Pada kesempatan yang sama, Riset Pendapatan Tetap Mirae Asset Sekuritas, Dhian Karyantono, mengatakan kondisi saat ini merupakan peluang bagi perusahaan yang memiliki obligasi berdenominasi USD karena mendapatkan keuntungan dari kurs rupiah.
Di sisi lain, bagi perusahaan yang menerbitkan obligasi berdenominasi dolar AS sementara pendapatannya dalam rupiah dianggap cukup berisiko.
“Kalau perusahaan punya treasury obligasi USD lebih baik karena punya peluang dari sisi mata uang.
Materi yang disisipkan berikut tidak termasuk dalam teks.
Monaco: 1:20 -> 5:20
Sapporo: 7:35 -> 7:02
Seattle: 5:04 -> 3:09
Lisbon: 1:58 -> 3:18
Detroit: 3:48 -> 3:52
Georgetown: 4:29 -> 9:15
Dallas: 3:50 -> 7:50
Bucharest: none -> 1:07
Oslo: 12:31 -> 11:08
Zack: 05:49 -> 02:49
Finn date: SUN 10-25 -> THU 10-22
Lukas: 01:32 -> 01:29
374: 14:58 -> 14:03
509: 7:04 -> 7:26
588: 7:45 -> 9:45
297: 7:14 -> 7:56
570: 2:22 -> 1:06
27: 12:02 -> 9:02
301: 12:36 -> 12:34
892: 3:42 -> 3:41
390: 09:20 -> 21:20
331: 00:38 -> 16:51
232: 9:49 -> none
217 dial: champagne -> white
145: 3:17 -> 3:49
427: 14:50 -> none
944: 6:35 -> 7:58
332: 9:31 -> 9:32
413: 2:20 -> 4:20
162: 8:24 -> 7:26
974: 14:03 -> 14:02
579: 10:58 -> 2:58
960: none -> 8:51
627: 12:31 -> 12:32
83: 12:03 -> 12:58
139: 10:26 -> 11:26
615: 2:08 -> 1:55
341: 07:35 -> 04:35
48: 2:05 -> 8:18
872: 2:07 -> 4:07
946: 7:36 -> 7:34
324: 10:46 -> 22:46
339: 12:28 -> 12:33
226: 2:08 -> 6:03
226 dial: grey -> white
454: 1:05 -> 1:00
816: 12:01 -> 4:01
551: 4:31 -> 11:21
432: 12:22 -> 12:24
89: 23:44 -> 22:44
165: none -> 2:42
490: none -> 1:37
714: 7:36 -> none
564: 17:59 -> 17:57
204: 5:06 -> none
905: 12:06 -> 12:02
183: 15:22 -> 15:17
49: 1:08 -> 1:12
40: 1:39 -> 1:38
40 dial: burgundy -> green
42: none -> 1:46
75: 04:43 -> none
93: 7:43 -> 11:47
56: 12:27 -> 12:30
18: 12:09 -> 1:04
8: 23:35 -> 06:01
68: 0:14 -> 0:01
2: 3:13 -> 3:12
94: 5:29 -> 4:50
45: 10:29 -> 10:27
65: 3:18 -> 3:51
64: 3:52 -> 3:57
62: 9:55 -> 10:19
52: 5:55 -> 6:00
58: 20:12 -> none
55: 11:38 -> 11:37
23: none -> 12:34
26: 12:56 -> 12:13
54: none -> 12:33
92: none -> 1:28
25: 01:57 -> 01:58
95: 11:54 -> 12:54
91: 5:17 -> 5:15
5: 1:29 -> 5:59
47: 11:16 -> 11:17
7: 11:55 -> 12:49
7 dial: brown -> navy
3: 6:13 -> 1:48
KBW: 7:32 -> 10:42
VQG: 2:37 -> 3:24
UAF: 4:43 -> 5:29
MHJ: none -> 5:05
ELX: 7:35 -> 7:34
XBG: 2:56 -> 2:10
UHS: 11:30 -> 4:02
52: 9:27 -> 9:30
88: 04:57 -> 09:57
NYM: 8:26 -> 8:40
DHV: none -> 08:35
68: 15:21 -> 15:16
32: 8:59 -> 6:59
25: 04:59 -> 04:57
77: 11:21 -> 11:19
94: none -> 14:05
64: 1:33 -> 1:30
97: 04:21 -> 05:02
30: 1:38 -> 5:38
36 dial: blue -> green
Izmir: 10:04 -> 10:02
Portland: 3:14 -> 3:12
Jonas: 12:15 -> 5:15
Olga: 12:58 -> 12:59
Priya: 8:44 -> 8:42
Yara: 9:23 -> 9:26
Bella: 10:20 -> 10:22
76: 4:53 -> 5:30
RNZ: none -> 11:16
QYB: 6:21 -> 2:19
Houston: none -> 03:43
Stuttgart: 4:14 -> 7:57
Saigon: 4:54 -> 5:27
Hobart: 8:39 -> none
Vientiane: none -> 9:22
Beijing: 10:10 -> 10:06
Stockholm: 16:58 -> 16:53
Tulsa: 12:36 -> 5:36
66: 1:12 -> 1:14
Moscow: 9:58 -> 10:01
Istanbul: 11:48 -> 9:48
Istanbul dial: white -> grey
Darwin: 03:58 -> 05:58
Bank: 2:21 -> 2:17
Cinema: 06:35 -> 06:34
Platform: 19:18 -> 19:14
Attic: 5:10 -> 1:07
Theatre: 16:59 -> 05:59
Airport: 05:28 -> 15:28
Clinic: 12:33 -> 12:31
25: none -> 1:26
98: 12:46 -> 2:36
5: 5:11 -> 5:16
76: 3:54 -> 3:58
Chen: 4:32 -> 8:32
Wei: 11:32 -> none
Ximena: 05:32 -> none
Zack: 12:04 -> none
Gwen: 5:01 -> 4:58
Kekhawatiran saya adalah ketika perusahaan menerbitkan obligasi USD (denominasi) yang jatuh tempo tahun ini, menurut saya itu risiko karena Saya khawatir saya tidak akan mampu membayar dari prinsip dan bagian dari kupon,” kata Dhian.
Sebelumnya, penerbitan obligasi korporasi sebesar Rp. 131,94 triliun dalam sembilan bulan pertama 2022. Penerbitan obligasi korporasi meningkat dari periode yang sama tahun lalu menjadi Rp. 77,56 triliun.
Kepala Divisi Pemeringkatan Non Keuangan IPefindo, Niken Indriarsih mengatakan hingga akhir kuartal III 2022, jumlah penerbitan obligasi korporasi nasional mencapai Rp131,94 triliun.
“Penerbitan surat utang hingga kuartal III ini telah melampaui penerbitan surat utang pada 2021. Adapun penerbitan hingga 30 September lebih besar Rp 131,94 triliun dari tahun lalu,” ujar Niken dalam konferensi pers virtual. , Selasa (25/10/). 2022).
Kemudian, jumlah penerbitan obligasi korporasi pada September 2022 dengan rating Pefindo sebesar Rp104,06 triliun. Dengan demikian, obligasi dengan peringkat dari lembaga pemeringkat lainnya bernilai Rp27,88 triliun.
Sementara itu, sektor multifinance memiliki total penerbitan obligasi korporasi terbesar sepanjang 2022, yakni sebesar Rp22,75 triliun. Kemudian diikuti sektor pulp & paper dengan total emisi Rp 17,99 triliun dan sektor perbankan Rp 13,6 triliun. .
Tak hanya itu, untuk sektor pertambangan total emisinya mencapai Rp 12,2 triliun dan sektor konstruksi dengan total emisi Rp 11,95 triliun. Kemudian, untuk sektor pembiayaan mencapai Rp11,51 triliun.
Sebelumnya, pasar obligasi domestik dinilai lesu akibat kenaikan suku bunga acuan Bank Sentral Amerika Serikat (AS) atau The Federal Reserve (The Fed).
Meski secara year-on-year (year-on-year/yoy) sudah mulai tumbuh positif, Chief Economist Citi Indonesia, Helmi Arman, mengatakan pertumbuhan masih bertahap.
“Kita tahu bahwa tahun ini sama dengan tahun lalu, dimana imbal hasil surat berharga negara (SBN) bergejolak akibat capital outflow dari investor asing. Hal ini berdampak pada pasar obligasi korporasi Indonesia. , katanya dalam jumpa pers di Jakarta, Kamis (11/8/2022).
Di sisi lain, Helmi melihat situasi ini sebagai peluang bagi perbankan untuk lebih menyasar kredit korporasi. Sebab, saat obligasi korporasi melemah, kredit bank korporasi biasanya tumbuh lebih cepat.
Ke depan, dengan asumsi telah tercapai konsensus sejauh mana The Fed akan menaikkan suku bunga, investor asing diperkirakan akan kembali ke pasar obligasi negara berkembang.
“Jadi meski akhir tahun ini atau awal tahun depan Bank Indonesia (BEI) masih akan menaikkan suku bunga, jika dibarengi dengan kembalinya investor asing ke obligasi di negara-negara emerging market, pasar SBN kita jangan terlalu fluktuatif. ,” dia berkata.